This page covers where to look when you want to see what the platform is doing, and how alarms get from a metric to incident.io.
Metrics and dashboards
Section titled “Metrics and dashboards”All metrics, dashboards, and alarms live in Amazon CloudWatch. Default AWS metrics are augmented with custom metrics emitted from application code where there’s something specific worth tracking.
SLOs are codified in Terraform. If you want to know what counts as
“production health degraded” for a service, look at its alarms in
infra/providers/aws/03-environment/03-application/.

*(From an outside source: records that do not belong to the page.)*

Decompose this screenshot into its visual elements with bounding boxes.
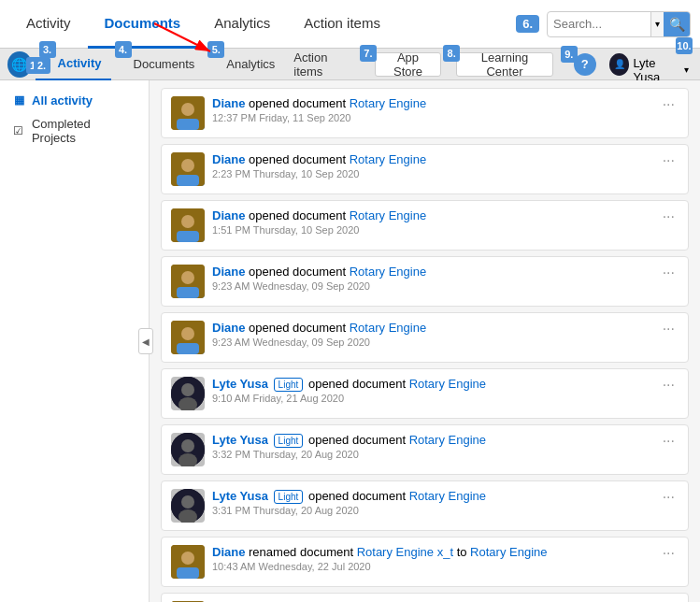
activity-item: Diane opened document Rotary Engine 2:23… — [161, 144, 689, 194]
activity-feed: Diane opened document Rotary Engine 12:3… — [150, 80, 700, 602]
badge-4: 4. — [115, 41, 132, 58]
activity-text: Diane opened document Rotary Engine 9:23… — [212, 265, 651, 292]
activity-text: Diane opened document Rotary Engine 1:51… — [212, 208, 651, 236]
svg-point-24 — [181, 495, 194, 509]
second-nav-activity[interactable]: 3. Activity — [36, 49, 111, 80]
second-nav-analytics[interactable]: 5. Analytics — [204, 49, 284, 80]
svg-rect-13 — [177, 287, 199, 298]
activity-item: Diane opened document Rotary Engine 12:3… — [161, 88, 689, 138]
activity-item: Diane opened document Rotary Engine 9:23… — [161, 256, 689, 307]
badge-7: 7. — [360, 45, 377, 62]
learning-center-button[interactable]: Learning Center — [456, 52, 553, 77]
sidebar-item-completed-projects[interactable]: ☑ Completed Projects — [0, 112, 149, 150]
top-nav-badge[interactable]: 6. — [516, 15, 539, 33]
activity-item-menu[interactable]: ··· — [659, 489, 679, 506]
avatar-diane — [171, 152, 205, 186]
user-chevron-icon: ▾ — [684, 64, 689, 75]
svg-rect-4 — [177, 119, 199, 130]
activity-text: Diane opened document Rotary Engine 2:23… — [212, 152, 651, 179]
svg-rect-10 — [177, 231, 199, 242]
avatar-lyte — [171, 377, 205, 410]
light-badge: Light — [274, 378, 304, 392]
top-nav-action-items[interactable]: Action items — [287, 0, 397, 49]
svg-point-27 — [181, 552, 194, 565]
avatar-diane — [171, 208, 205, 242]
svg-rect-7 — [177, 175, 199, 186]
badge-9: 9. — [561, 46, 578, 63]
search-button[interactable]: 🔍 — [664, 12, 690, 36]
main-content: ▦ All activity ☑ Completed Projects ◀ — [0, 80, 700, 602]
svg-rect-16 — [177, 343, 199, 354]
avatar-diane — [171, 545, 205, 579]
svg-point-15 — [181, 327, 194, 340]
badge-10: 10. — [676, 37, 693, 54]
svg-point-18 — [181, 383, 194, 396]
activity-item-menu[interactable]: ··· — [659, 208, 679, 225]
sidebar-item-all-activity[interactable]: ▦ All activity — [0, 88, 149, 112]
search-input[interactable] — [548, 17, 650, 31]
avatar-diane — [171, 265, 205, 298]
badge-8: 8. — [443, 45, 460, 62]
search-dropdown[interactable]: ▾ — [650, 12, 664, 36]
sidebar: ▦ All activity ☑ Completed Projects ◀ — [0, 80, 150, 602]
activity-item-menu[interactable]: ··· — [659, 152, 679, 169]
user-menu[interactable]: 10. 👤 Lyte Yusa ▾ — [606, 45, 693, 84]
activity-text: Lyte Yusa Light opened document Rotary E… — [212, 377, 651, 404]
activity-item-menu[interactable]: ··· — [659, 377, 679, 394]
light-badge: Light — [274, 490, 304, 504]
activity-item: Diane created version V4 in workspace Ma… — [161, 593, 689, 602]
svg-rect-28 — [177, 567, 199, 579]
check-icon: ☑ — [11, 123, 26, 138]
activity-text: Diane opened document Rotary Engine 9:23… — [212, 321, 651, 348]
search-container: ▾ 🔍 — [547, 11, 691, 37]
sidebar-collapse-handle[interactable]: ◀ — [138, 328, 153, 354]
activity-text: Lyte Yusa Light opened document Rotary E… — [212, 433, 651, 460]
appstore-button[interactable]: App Store — [375, 52, 441, 77]
avatar-diane — [171, 321, 205, 354]
svg-point-3 — [181, 103, 194, 116]
second-nav-action-items[interactable]: Action items — [284, 49, 364, 80]
activity-item: Diane opened document Rotary Engine 9:23… — [161, 312, 689, 363]
svg-point-12 — [181, 271, 194, 284]
avatar-diane — [171, 96, 205, 130]
top-nav: Activity Documents Analytics Action item… — [0, 0, 700, 49]
activity-item-menu[interactable]: ··· — [659, 96, 679, 113]
top-nav-documents[interactable]: Documents — [88, 0, 198, 49]
second-nav-documents[interactable]: 4. Documents — [111, 49, 205, 80]
activity-item: Lyte Yusa Light opened document Rotary E… — [161, 368, 689, 419]
activity-item-menu[interactable]: ··· — [659, 265, 679, 281]
activity-item: Lyte Yusa Light opened document Rotary E… — [161, 480, 689, 531]
svg-point-21 — [181, 439, 194, 452]
badge-3: 3. — [39, 41, 56, 58]
activity-item-menu[interactable]: ··· — [659, 321, 679, 337]
activity-text: Lyte Yusa Light opened document Rotary E… — [212, 489, 651, 516]
activity-text: Diane opened document Rotary Engine 12:3… — [212, 96, 651, 123]
grid-icon: ▦ — [11, 93, 26, 108]
activity-item-menu[interactable]: ··· — [659, 433, 679, 450]
avatar-lyte — [171, 489, 205, 523]
light-badge: Light — [274, 434, 304, 448]
activity-item: Lyte Yusa Light opened document Rotary E… — [161, 424, 689, 475]
svg-point-6 — [181, 159, 194, 172]
activity-item-menu[interactable]: ··· — [659, 545, 679, 562]
activity-item: Diane renamed document Rotary Engine x_t… — [161, 537, 689, 587]
second-nav: 🌐 1. 2. 3. Activity 4. Documents 5. Anal… — [0, 49, 700, 80]
svg-point-9 — [181, 215, 194, 228]
user-avatar: 👤 — [609, 53, 630, 76]
avatar-lyte — [171, 433, 205, 466]
badge-5: 5. — [207, 41, 224, 58]
activity-text: Diane renamed document Rotary Engine x_t… — [212, 545, 651, 572]
activity-item: Diane opened document Rotary Engine 1:51… — [161, 200, 689, 251]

Application logs land in CloudWatch Logs. Day-to-day querying is through CloudWatch Logs Insights. Logs are JSON-structured; the infrastructure annotates each line with the service name, correlation ID, and request ID automatically.
What not to log
Section titled “What not to log”Don’t log personal data: no email addresses, no full names, no phone numbers, no addresses, no customer-uploaded content. Use identifiers (user ID, tenant ID, resource ID) instead. The same applies to credentials: no passwords, no API keys, no OAuth or session tokens, no AWS credentials.
If you spot any of these in logs, treat the incident as a leaked credential under Vulnerability management and rotate the affected credential first.
Tracing
Section titled “Tracing”AWS X-Ray is enabled for distributed tracing. When you’re tracking a request across services, X-Ray is the place to start.
Alarms
Section titled “Alarms”Alarms are defined in Terraform and routed through SNS topics into incident.io. The pattern:
- Each service has its own SNS topic subscription with an
AlarmNameprefix filter, so an alarm calledApiGateway5xxErrorsroutes to the API service’s incident.io feed automatically. - Alarm names follow
<Service><Description>(e.g.ApiGateway5xxErrors,DatabaseConnectionFailures).
When you add a new alarm, follow the naming convention and the existing service-prefix routing in the Terraform, and the routing follows.
Synthetic monitoring
Section titled “Synthetic monitoring”Sentry runs uptime pings against the production public endpoints.